Opinion: What else is on your August ballot?

With all of the attention being focused on the proposed “Value Them Both” constitutional amendment, Kansas voters may be wondering what else will be on their ballots this Aug. 2.

Kansas’ party primaries will be on that ballot. Voters must be registered as members of a particular party in order to vote in that party’s primary. The last date that one may change one’s party registration this year was back on June 1. Voters registered as unaffiliated may change their party affiliation at the polls and then vote in that party’s primary. From then onward, they will be registered as members of that party unless they choose to change it again, in which case they must do so by the next deadline.

Many Kansans will find themselves voting in new districts this year. Centered on Johnson County, the Kansas City-area 3rd Congressional District loses most of Wyandotte County to the 2nd and gains the rest of Miami along with all of Anderson and Franklin counties. The 2nd District loses Lawrence (but not the rest of Douglas County) to the “Big First” district of central and western Kansas, while several counties in east-central Kansas move from the Big First to the 2nd. There are numerous changes to the Statehouse maps as well.

State House and Senate primaries are quieter this year than in the recent past, for several reasons. First, most moderate Republicans have now switched parties or left politics altogether. Second, this year’s redistricting complicated early candidate filing by making it difficult to determine one’s new district until the last minute. Finally, the heavy publicity given to the constitutional amendment is crowding out attention to the primary races. One notable exception — Wyandotte County Rep. Aaron Coleman faces two Democratic primary opponents, both Latina women. Elected at 21 years old, Coleman is vulnerable after facing charges of domestic abuse and battery. However, his two opponents may split the opposition vote.

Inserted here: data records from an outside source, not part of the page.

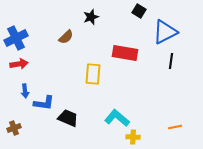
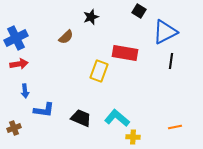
yellow rectangle: moved 6 px right, 3 px up; rotated 15 degrees clockwise
blue L-shape: moved 7 px down
black trapezoid: moved 13 px right
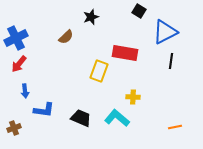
red arrow: rotated 138 degrees clockwise
yellow cross: moved 40 px up
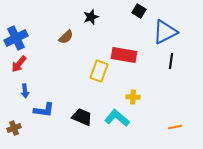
red rectangle: moved 1 px left, 2 px down
black trapezoid: moved 1 px right, 1 px up
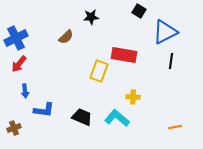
black star: rotated 14 degrees clockwise
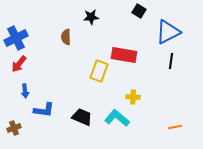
blue triangle: moved 3 px right
brown semicircle: rotated 133 degrees clockwise
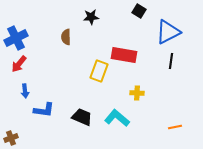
yellow cross: moved 4 px right, 4 px up
brown cross: moved 3 px left, 10 px down
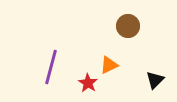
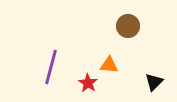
orange triangle: rotated 30 degrees clockwise
black triangle: moved 1 px left, 2 px down
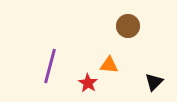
purple line: moved 1 px left, 1 px up
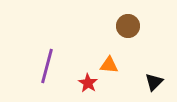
purple line: moved 3 px left
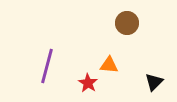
brown circle: moved 1 px left, 3 px up
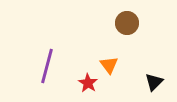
orange triangle: rotated 48 degrees clockwise
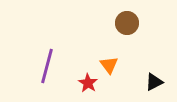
black triangle: rotated 18 degrees clockwise
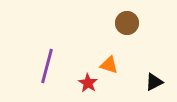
orange triangle: rotated 36 degrees counterclockwise
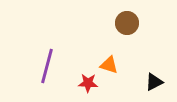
red star: rotated 30 degrees counterclockwise
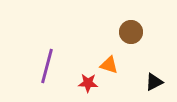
brown circle: moved 4 px right, 9 px down
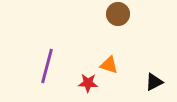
brown circle: moved 13 px left, 18 px up
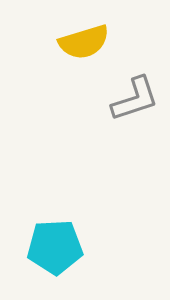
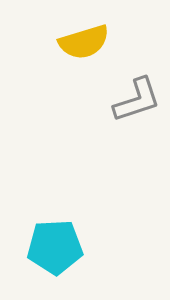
gray L-shape: moved 2 px right, 1 px down
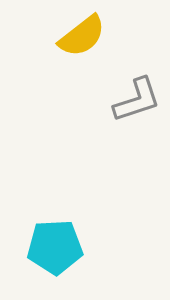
yellow semicircle: moved 2 px left, 6 px up; rotated 21 degrees counterclockwise
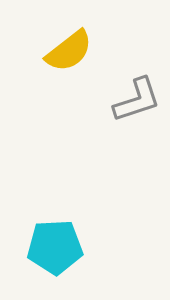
yellow semicircle: moved 13 px left, 15 px down
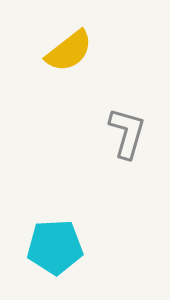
gray L-shape: moved 10 px left, 33 px down; rotated 56 degrees counterclockwise
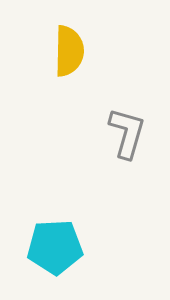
yellow semicircle: rotated 51 degrees counterclockwise
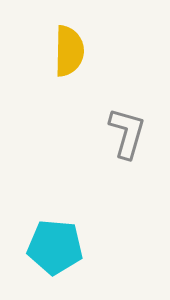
cyan pentagon: rotated 8 degrees clockwise
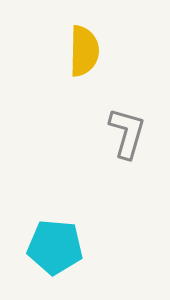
yellow semicircle: moved 15 px right
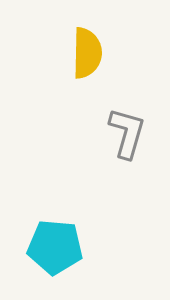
yellow semicircle: moved 3 px right, 2 px down
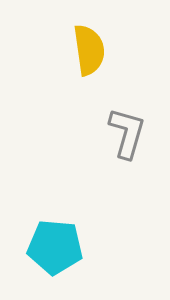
yellow semicircle: moved 2 px right, 3 px up; rotated 9 degrees counterclockwise
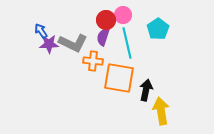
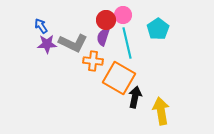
blue arrow: moved 5 px up
purple star: moved 2 px left
orange square: rotated 20 degrees clockwise
black arrow: moved 11 px left, 7 px down
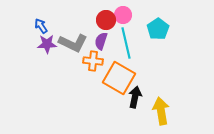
purple semicircle: moved 2 px left, 4 px down
cyan line: moved 1 px left
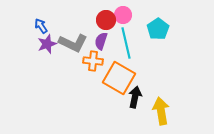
purple star: rotated 18 degrees counterclockwise
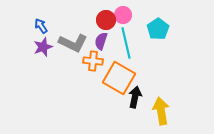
purple star: moved 4 px left, 3 px down
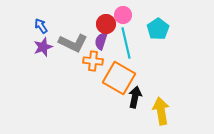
red circle: moved 4 px down
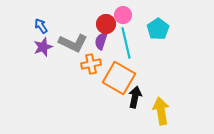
orange cross: moved 2 px left, 3 px down; rotated 18 degrees counterclockwise
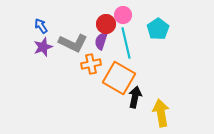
yellow arrow: moved 2 px down
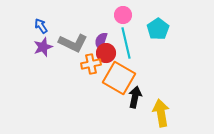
red circle: moved 29 px down
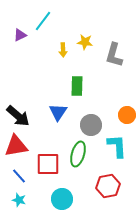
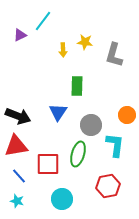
black arrow: rotated 20 degrees counterclockwise
cyan L-shape: moved 2 px left, 1 px up; rotated 10 degrees clockwise
cyan star: moved 2 px left, 1 px down
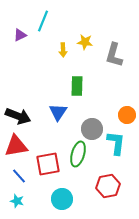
cyan line: rotated 15 degrees counterclockwise
gray circle: moved 1 px right, 4 px down
cyan L-shape: moved 1 px right, 2 px up
red square: rotated 10 degrees counterclockwise
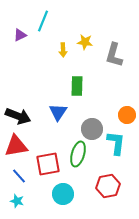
cyan circle: moved 1 px right, 5 px up
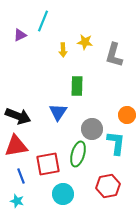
blue line: moved 2 px right; rotated 21 degrees clockwise
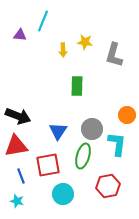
purple triangle: rotated 32 degrees clockwise
blue triangle: moved 19 px down
cyan L-shape: moved 1 px right, 1 px down
green ellipse: moved 5 px right, 2 px down
red square: moved 1 px down
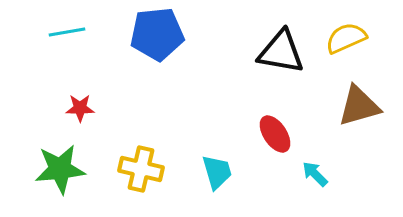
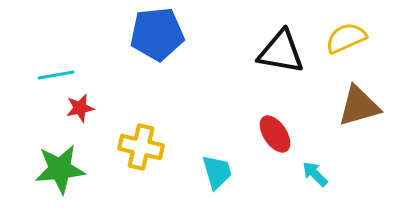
cyan line: moved 11 px left, 43 px down
red star: rotated 12 degrees counterclockwise
yellow cross: moved 22 px up
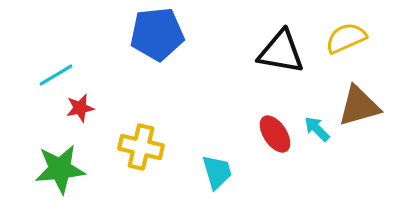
cyan line: rotated 21 degrees counterclockwise
cyan arrow: moved 2 px right, 45 px up
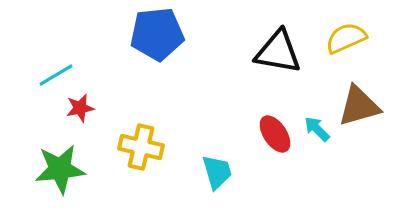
black triangle: moved 3 px left
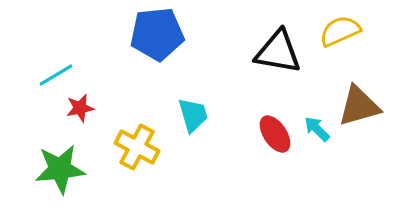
yellow semicircle: moved 6 px left, 7 px up
yellow cross: moved 4 px left; rotated 15 degrees clockwise
cyan trapezoid: moved 24 px left, 57 px up
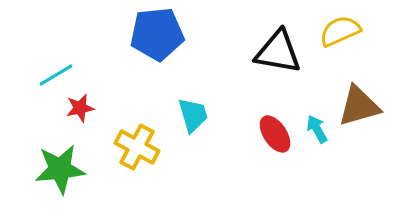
cyan arrow: rotated 16 degrees clockwise
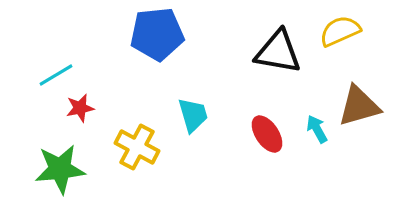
red ellipse: moved 8 px left
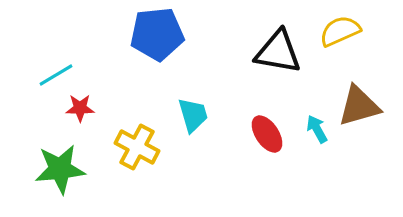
red star: rotated 12 degrees clockwise
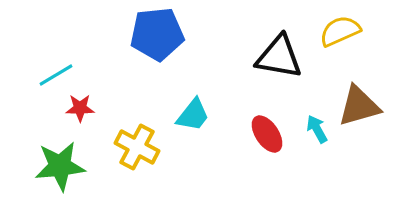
black triangle: moved 1 px right, 5 px down
cyan trapezoid: rotated 54 degrees clockwise
green star: moved 3 px up
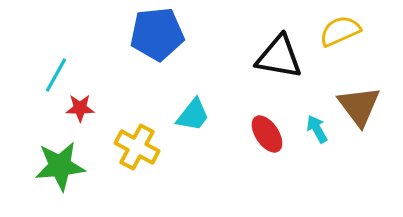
cyan line: rotated 30 degrees counterclockwise
brown triangle: rotated 51 degrees counterclockwise
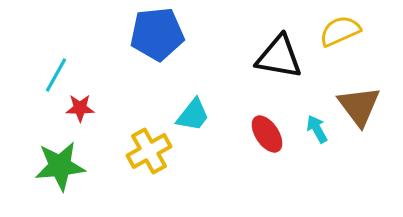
yellow cross: moved 12 px right, 4 px down; rotated 33 degrees clockwise
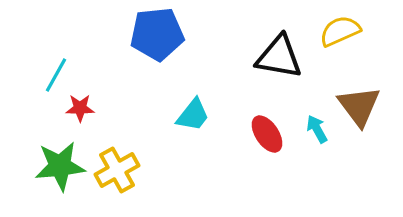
yellow cross: moved 32 px left, 19 px down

Attorney General Derek Schmidt has no serious opposition to become the Republican nominee challenging Gov. Laura Kelly, who in turn is unopposed in the Democratic primary. Instead, the primary race to watch is the GOP contest for attorney general. Perennial firebrand Kris Kobach faces challenges from State Sen. Kellie Warren and former federal prosecutor Tony Mattivi. All stress their conservative credentials, including opposition to numerous Biden Administration initiatives (some of which they mischaracterize), and a promise to “get tough on crime.” A lawyer from Johnson County, Warren promises to avoid Kobach’s missteps. Her experience is mostly in civil law, while Mattivi’s is in criminal law. These two risk splitting the anybody-but-Kobach vote and allowing him to win, a repeat of the 2018 gubernatorial primary. Most observers think that Kobach will be the most vulnerable to unopposed Democratic challenger Chris Mann, who has experience as both a law enforcement officer and an attorney.

There is also a race for secretary of state, a job that includes overseeing elections. Republican incumbent Scott Schwab appears to have the edge over “Big Lie” proponent Mike Brown, who falsely claims that widespread election fraud changed the results of the 2020 presidential election. Schwab carefully threads the needle by stating that no such fraud occurred in Kansas — which is true, but he neglects to mention that it did not occur in other states either. Big Lie proponents have caused major disruptions in Michigan and other state primaries this year.

As things wind down toward Aug. 2, expect advertising and candidate appearances to heat up, fighting to steal a little attention from the proposed constitutional amendment.

— Michael A. Smith is a professor of political science at Emporia State University.